When I activate IoT Enterprise with script it goes as Enterprise.. Anyone could help me to activate as IoT Enterprise?.
@PiratePaprika literally just follow the instructions in the Updates Overview post and you'll have 21H2.
Is it true that there is no way to install a 32 bit version of latest windows 10 on intel processors 7th gen & later? I know official support for 32 bit version has been dropped by MS in 2020 but I thought it might be possible to install LTSB/LTSC/older win 10 32 bit versions on 10th/11th gen intel processor. Someone I know is trying to install it on his laptop with 11th gen core i3 processor & keep getting "bootex64.efi missing" with various 32 bit versions of win 10 & 2-3 utilities incl Rufus to make bootable flash drive.
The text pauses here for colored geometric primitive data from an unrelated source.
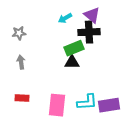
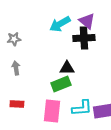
cyan arrow: (65, 18) -> (60, 24), size x1.5
green rectangle: (74, 48) -> (61, 84), moved

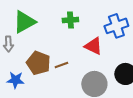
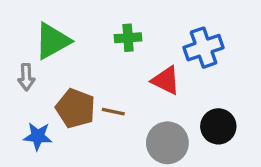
brown line: (61, 65) -> (113, 112), turned 32

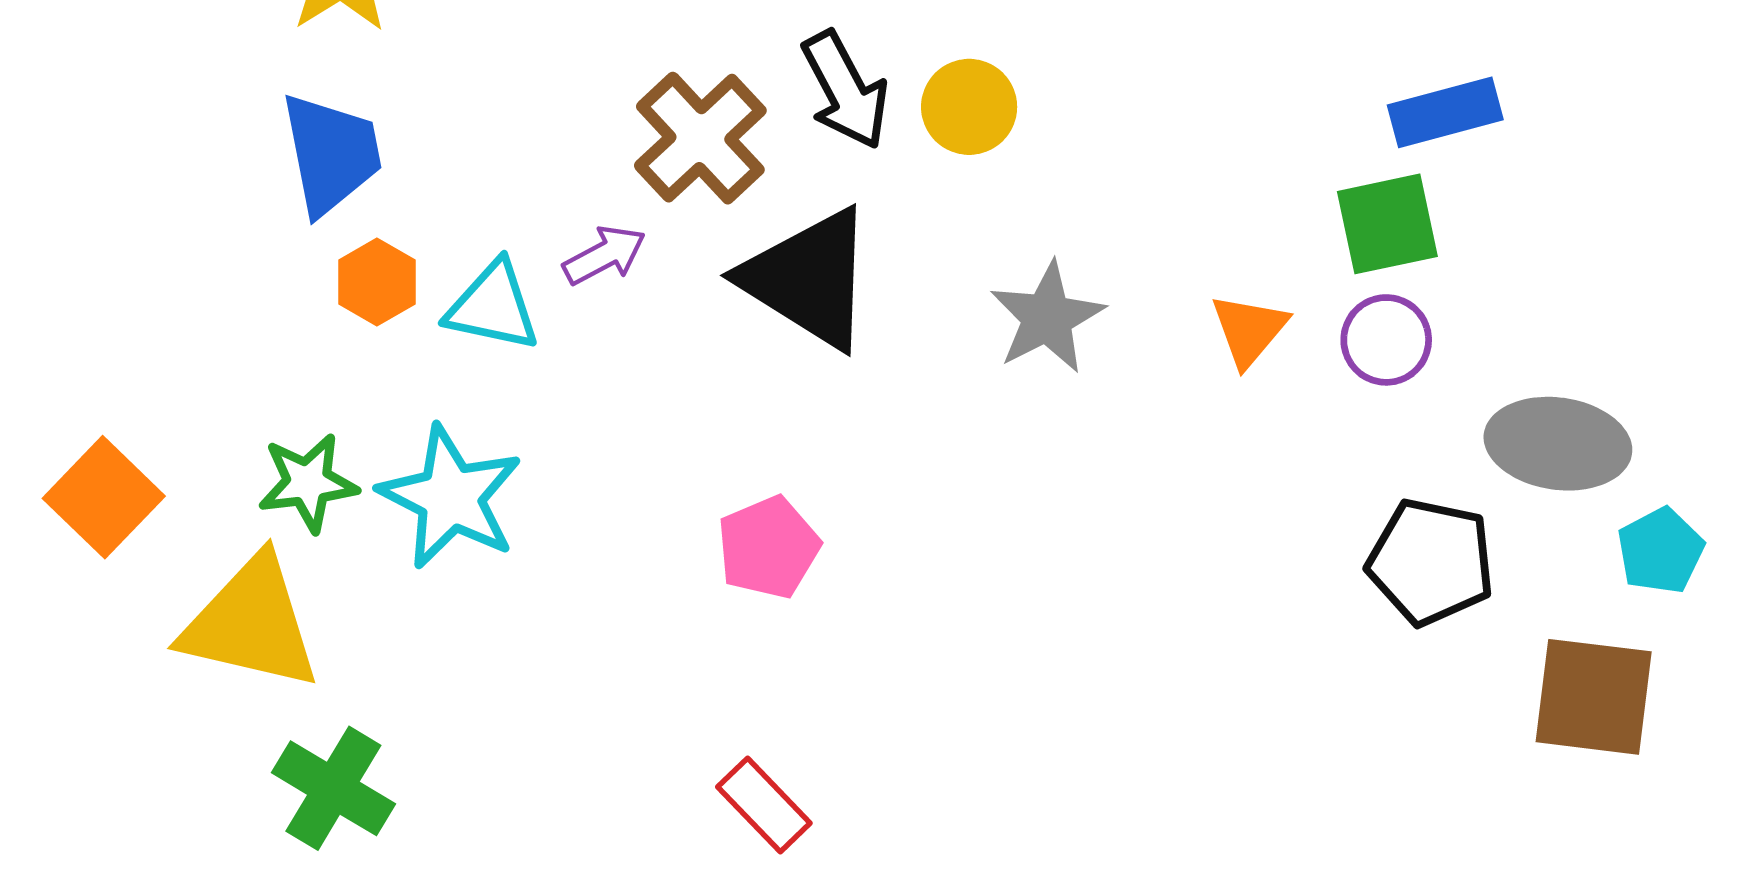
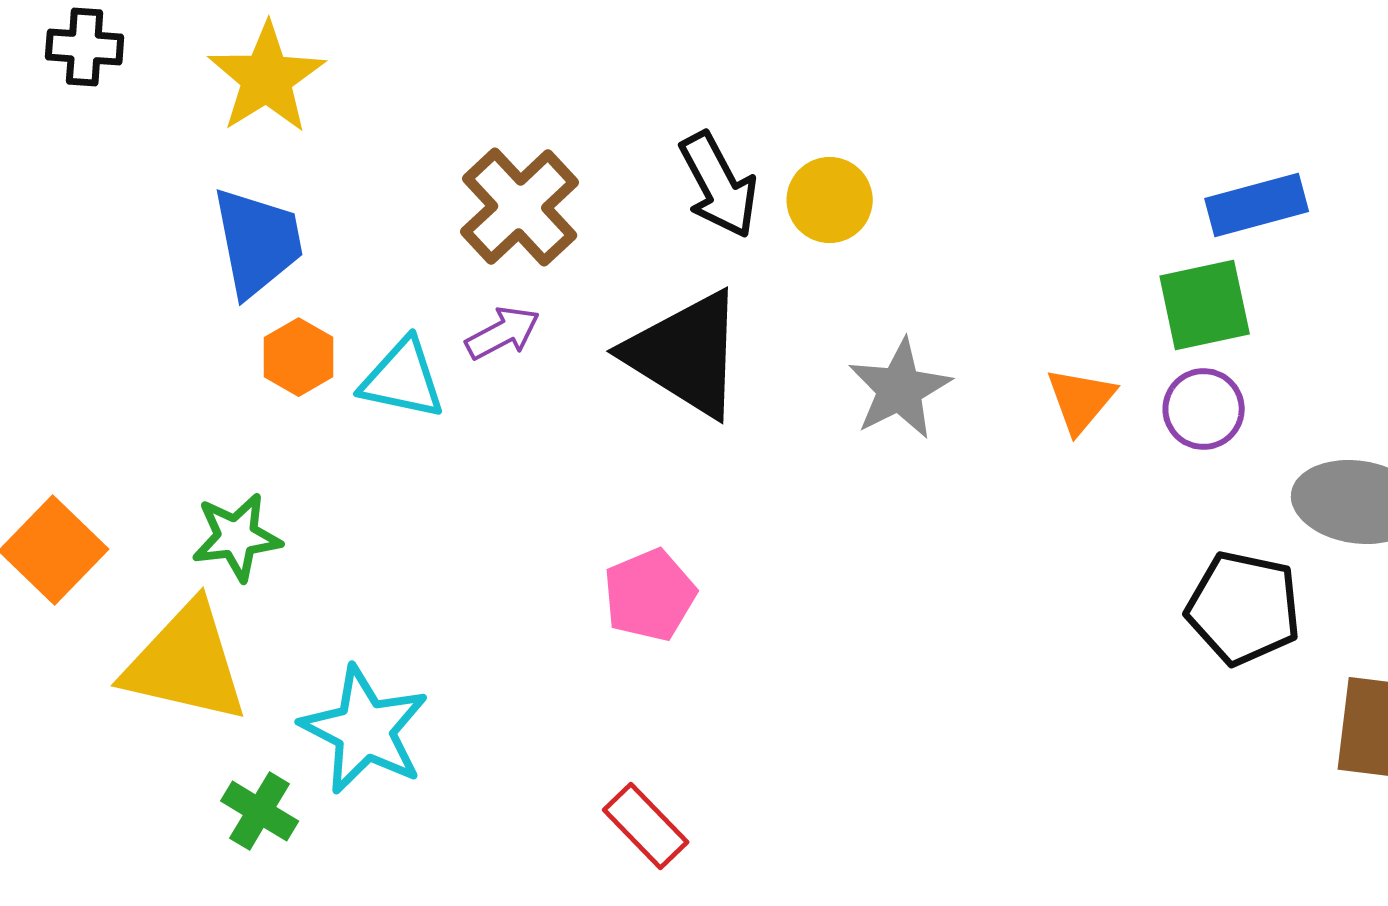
brown cross: (700, 138) -> (520, 207), moved
cyan star: (451, 497) -> (365, 730), moved
green cross: (333, 788) -> (260, 811), size x0.7

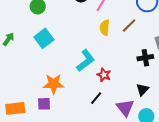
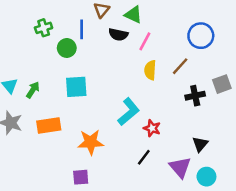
cyan square: (44, 38) -> (76, 87), turned 36
black cross: (145, 58) -> (195, 96), moved
purple square: (44, 104) -> (81, 177), moved
orange rectangle: (15, 108) -> (49, 126), moved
If you want to install a 32bit operating system on a modern computer, you need to Enable CSM mode / legacy boot mode on BIOS. It will remove you some features such as ability to boot from GPT formated disks, secure boot support and EFI extensions. It will also increase the boot time
Strictly "out of the box", i.e. untouched? Most certainly LTSC. This is not to say that you can't tweak any consumer version of Windows 10 to the same effect. And there is a drawback to LTSC as some games do rely on Windows Store which LTSC is "lacking" but there are workarounds for this as well. I've been using LTSC 2019 on my gaming box for years, only recently switched to Windows Server 2022 LTSC. For the best experience, however, even LTSC can do with some further tweaking but less so than "regular" Windows 10.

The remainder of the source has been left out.